The Clear Lens Warden

Figure 1. When LECs expressing wild-type parkin protein are exposed to hydrogen peroxide-induced oxidative stress, parkin colocalizes with mitochondria and recruits proteins to degrade the damaged mitochondria (yellow puncta) (a) while LECs expressing dysfunctional mutated parkin (C431N) do not (b). (Credit: Florida Atlantic University.)

Parkin is an interesting protein. Encoded in humans by the PARK2 gene, it is implicated in several disease states, including Parkinson’s disease. How PARK2 mutations lead to dopaminergic cell death and early Parkinsonian symptoms isn’t clear, though – it appears to play a role in the degradation of free-radical-damaged mitochondria, but what’s now clear is that parkin also plays a central role in keeping the lens… clear.

Intrigued by the protein’s potential role in lens opacity, researchers from the Charles E Schmidt College of Medicine at Florida Atlantic University decided to delve deeper. They performed cell culture experiments in which lens epithelial cells (LECs) expressing either normal or mutated forms of the PARK2 gene were assessed.

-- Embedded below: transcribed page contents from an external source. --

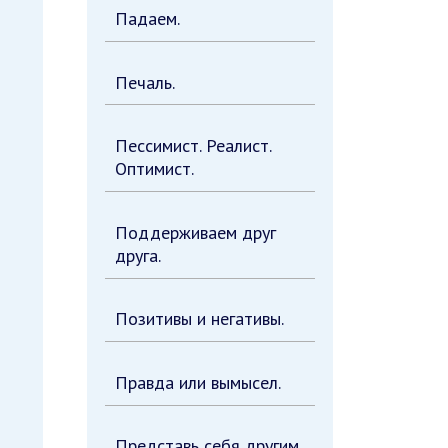
Падаем.
Печаль.
Пессимист. Реалист.
Оптимист.
Поддерживаем друг
друга.
Позитивы и негативы.
Правда или вымысел.
Представь себя другим.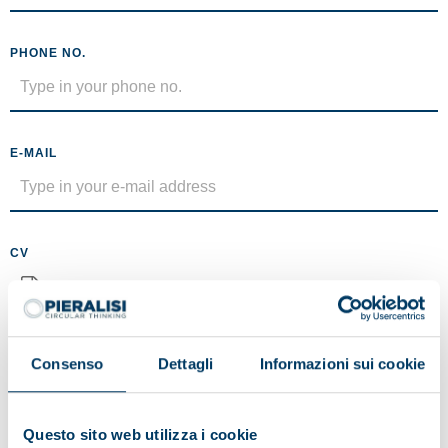
PHONE NO.
E-MAIL
CV
No file selected
Maximum size 5MB (.pdf)
Consenso
Dettagli
Informazioni sui cookie
MESSAGE
Questo sito web utilizza i cookie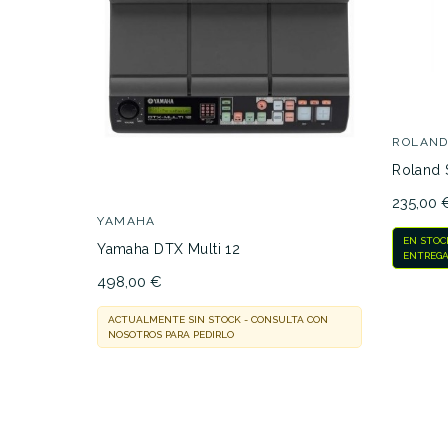
ROLAN
Roland 
235,00 
YAMAHA
EN STOC
Yamaha DTX Multi 12
ENTREGA
498,00 €
ACTUALMENTE SIN STOCK - CONSULTA CON
NOSOTROS PARA PEDIRLO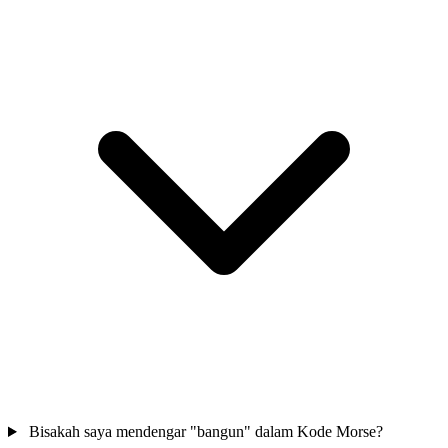
Bisakah saya mendengar "bangun" dalam Kode Morse?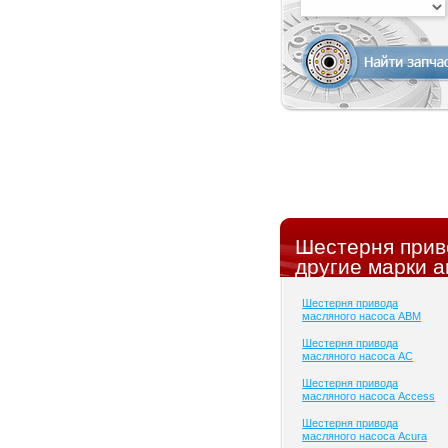
Шестерня прив
другие марки а
Шестерня привода
масляного насоса ABM
Шестерня привода
масляного насоса AC
Шестерня привода
масляного насоса Access
Шестерня привода
масляного насоса Acura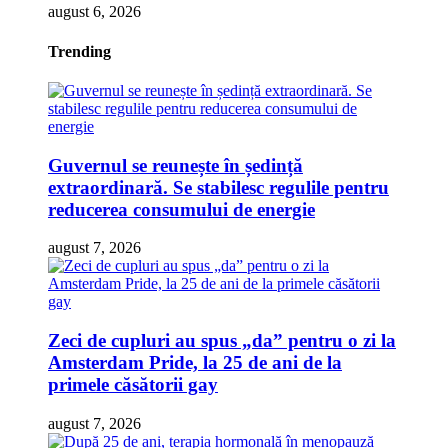
august 6, 2026
Trending
Guvernul se reunește în ședință
extraordinară. Se stabilesc regulile pentru
reducerea consumului de energie
august 7, 2026
Zeci de cupluri au spus „da” pentru o zi la
Amsterdam Pride, la 25 de ani de la
primele căsătorii gay
august 7, 2026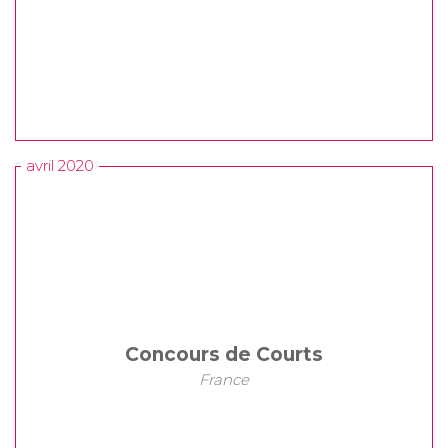
avril 2020
Concours de Courts
France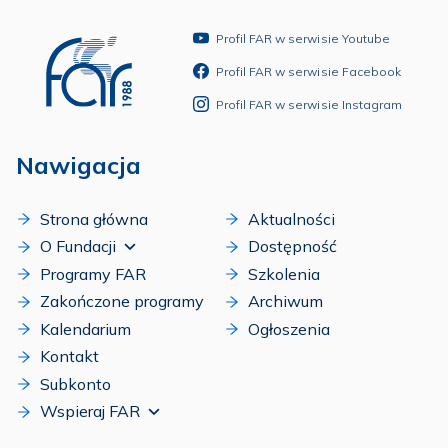
Profil FAR w serwisie Youtube
Profil FAR w serwisie Facebook
Profil FAR w serwisie Instagram
Nawigacja
Strona główna
Aktualności
O Fundacji
Dostępność
Programy FAR
Szkolenia
Zakończone programy
Archiwum
Kalendarium
Ogłoszenia
Kontakt
Subkonto
Wspieraj FAR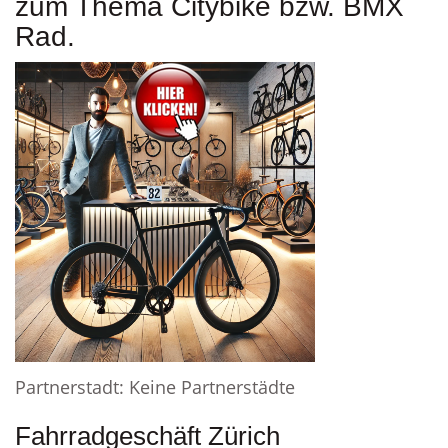
zum Thema Citybike bzw. BMX
Rad.
Partnerstadt: Keine Partnerstädte
Fahrradgeschäft Zürich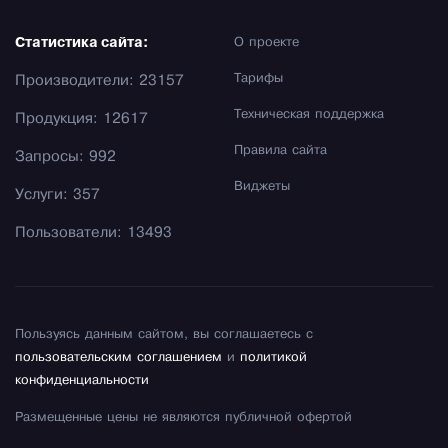
Статистика сайта:
О проекте
Тарифы
Производители: 23157
Техническая поддержка
Продукция: 12617
Правила сайта
Запросы: 992
Виджеты
Услуги: 357
Пользователи: 13493
Пользуясь данным сайтом, вы соглашаетесь с
пользовательским соглашением
и
политикой
конфиденциальности
Размещенные цены не являются публичной офертой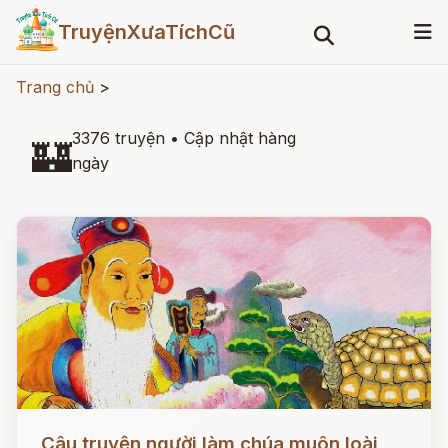
TruyệnXưaTíchCũ
Trang chủ
>
3376 truyện
•
Cập nhật hàng
🏰
ngày
Đọc ngay
Câu truyện người làm chúa muôn loài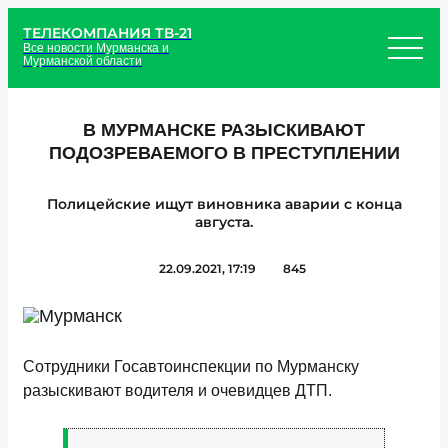
ТЕЛЕКОМПАНИЯ ТВ-21
Все новости Мурманска и
Мурманской области
В МУРМАНСКЕ РАЗЫСКИВАЮТ
ПОДОЗРЕВАЕМОГО В ПРЕСТУПЛЕНИИ
Полицейские ищут виновника аварии с конца
августа.
22.09.2021, 17:19
845
Сотрудники Госавтоинспекции по Мурманску
разыскивают водителя и очевидцев ДТП.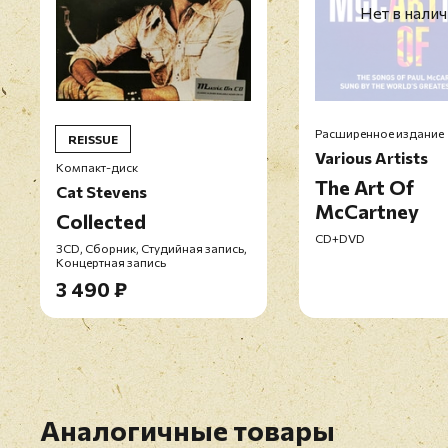
Нет в нали
Расширенное издание
REISSUE
Various Artists
Компакт-диск
The Art Of
Cat Stevens
McCartney
Collected
CD+DVD
3CD, Сборник, Студийная запись,
Концертная запись
3 490 ₽
Аналогичные товары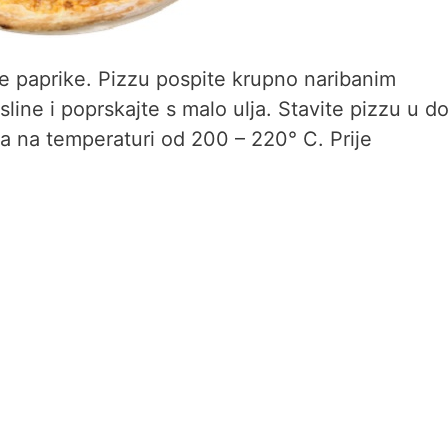
ice paprike. Pizzu pospite krupno naribanim
ine i poprskajte s malo ulja. Stavite pizzu u d
ta na temperaturi od 200 – 220° C. Prije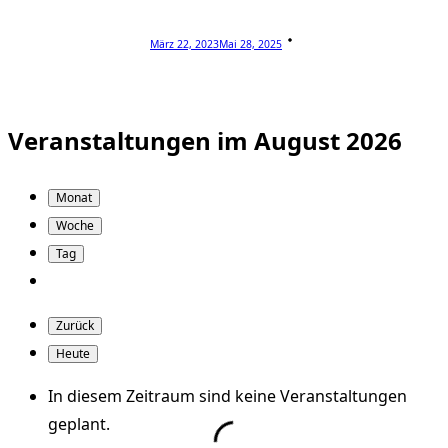
März 22, 2023
Mai 28, 2025
Veranstaltungen im August 2026
Monat
Woche
Tag
Zurück
Heute
In diesem Zeitraum sind keine Veranstaltungen
geplant.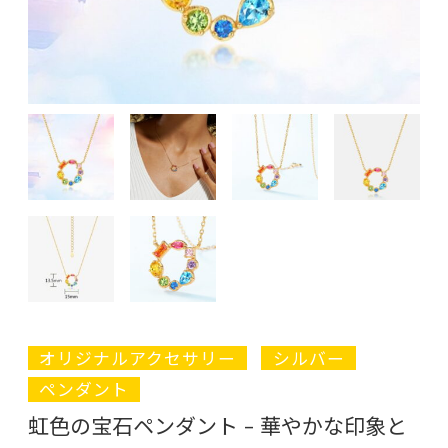
オリジナルアクセサリー
シルバー
ペンダント
虹色の宝石ペンダント – 華やかな印象と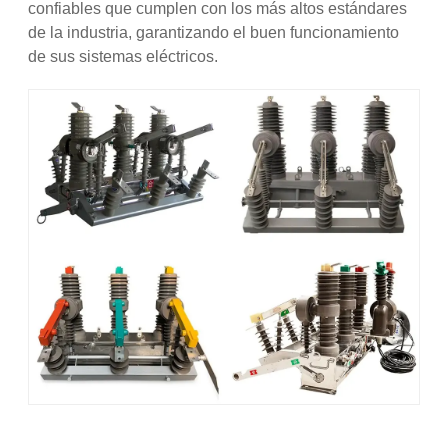
confiables que cumplen con los más altos estándares
de la industria, garantizando el buen funcionamiento
de sus sistemas eléctricos.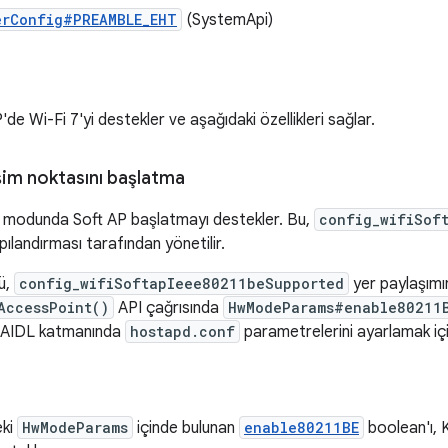
erConfig#PREAMBLE_EHT
(SystemApi)
de Wi-Fi 7'yi destekler ve aşağıdaki özellikleri sağlar.
işim noktasını başlatma
7 modunda Soft AP başlatmayı destekler. Bu,
config_wifiSof
pılandırması tarafından yönetilir.
ü,
config_wifiSoftapIeee80211beSupported
yer paylaşımın
AccessPoint()
API çağrısında
HwModeParams#enable80211
 AIDL katmanında
hostapd.conf
parametrelerini ayarlamak için 
eki
HwModeParams
içinde bulunan
enable80211BE
boolean'ı, 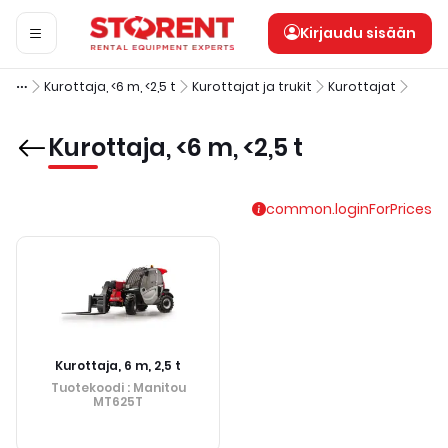
Kirjaudu sisään
Kurottaja, <6 m, <2,5 t
Kurottajat ja trukit
Kurottajat
Kurottaja, <6 m, <2,5 t
common.loginForPrices
Kurottaja, 6 m, 2,5 t
Tuotekoodi
: Manitou
MT625T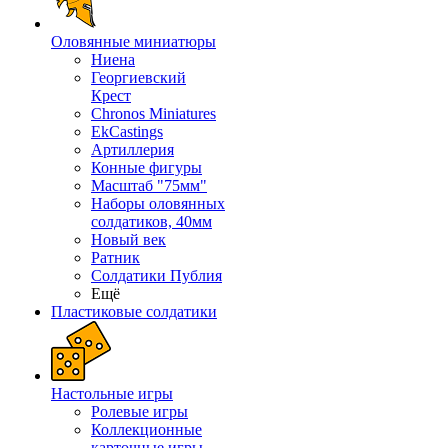
Оловянные миниатюры
Ниена
Георгиевский
Крест
Chronos Miniatures
EkCastings
Артиллерия
Конные фигуры
Масштаб "75мм"
Наборы оловянных
солдатиков, 40мм
Новый век
Ратник
Солдатики Публия
Ещё
Пластиковые солдатики
Настольные игры
Ролевые игры
Коллекционные
карточные игры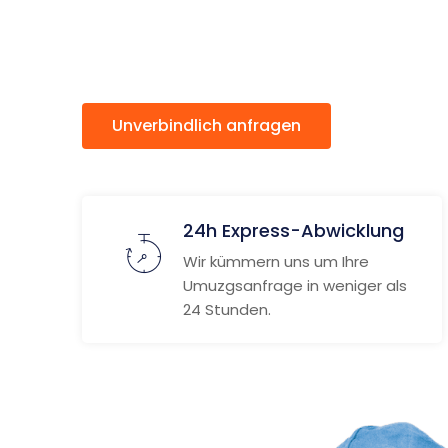
Velenje
Unverbindlich anfragen
Weitere
24h Express-Abwicklung
Wir kümmern uns um Ihre
Umuzgsanfrage in weniger als
24 Stunden.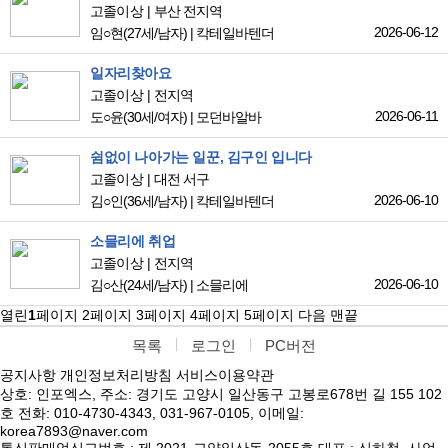
고졸이상
부산 전지역
2026-06-12
임○현
(27세/남자)
|
칵테일바텐더
일자리찾아요
고졸이상
전지역
2026-06-11
도○윤
(30세/여자)
|
모던바알바
쉼없이 나아가는 일꾼, 김구인 입니다
고졸이상
대전 서구
2026-06-10
김○인
(36세/남자)
|
칵테일바텐더
소믈리에 취업
고졸이상
전지역
2026-06-10
김○산
(24세/남자)
|
소믈리에
열린
1
페이지
2
페이지
3
페이지
4
페이지
5
페이지
다음
맨끝
목록
로그인
PC버전
공지사항
개인정보처리방침
서비스이용약관
상호: 인포엑스, 주소: 경기도 고양시 일산동구 고봉로678번 길 155 102
호 전화: 010-4730-4343, 031-967-0105, 이메일:
korea7893@naver.com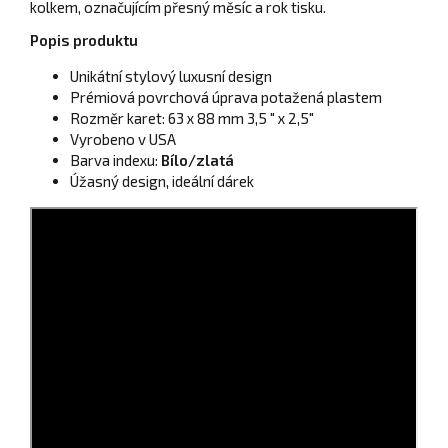
kolkem, označujícím přesný měsíc a rok tisku.
Popis produktu
Unikátní stylový luxusní design
Prémiová povrchová úprava potažená plastem
Rozměr karet:
63 x 88 mm
3,5 " x 2,5"
Vyrobeno v USA
Barva indexu:
Bílo/zlatá
Úžasný design, ideální dárek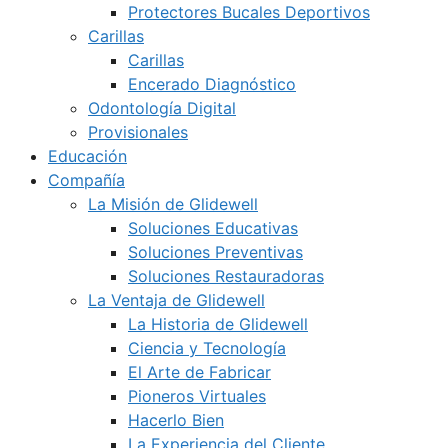
Protectores Bucales Deportivos
Carillas
Carillas
Encerado Diagnóstico
Odontología Digital
Provisionales
Educación
Compañía
La Misión de Glidewell
Soluciones Educativas
Soluciones Preventivas
Soluciones Restauradoras
La Ventaja de Glidewell
La Historia de Glidewell
Ciencia y Tecnología
El Arte de Fabricar
Pioneros Virtuales
Hacerlo Bien
La Experiencia del Cliente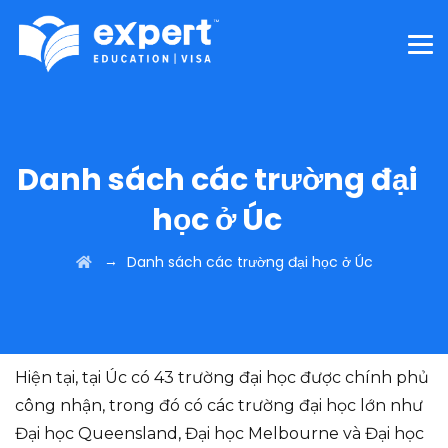
Danh sách các trường đại
học ở Úc
→
Danh sách các trường đại học ở Úc
Hiện tại, tại Úc có 43 trường đại học được chính phủ
công nhận, trong đó có các trường đại học lớn như
Đại học Queensland, Đại học Melbourne và Đại học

What they found was this: PARK2 is expressed when LECs are exposed to cataract-causing, free radical-generating environmental insults (in this case, oxidative stress caused by hydrogen peroxide exposure). Parkin removes damaged mitochondria (see Figure 1), and by doing so, helps prevent the formation of free radicals in LECs. This increases the ability of the LECs to survive free radical formation, and presumably, the reactive oxygen species-mediated aging.

“Our findings suggest that parkin plays a direct role in the prevention of oxidative stress through its ability to maintain cellular mitochondrial populations, and that the gene encoding parkin is induced by environmental damage,” says Marc Kantorow, lead author of the associated paper (1). What could this mean? “Drugs or genetic methods that increase parkin levels and function could prove effective in preventing cataracts and other age-related degenerative diseases, including neurological conditions like Parkinson’s disease,” he explains. According to Kantorow, the team now plans to “establish how parkin regulates the growth and development of the lens by controlling mitochondrial populations that are required for lens cell growth.” He adds, “We want to identify the genetic mechanisms that regulate the production of parkin in cells and see if they can be manipulated to increase parkin levels, thereby increasing cell survival to prevent disease.”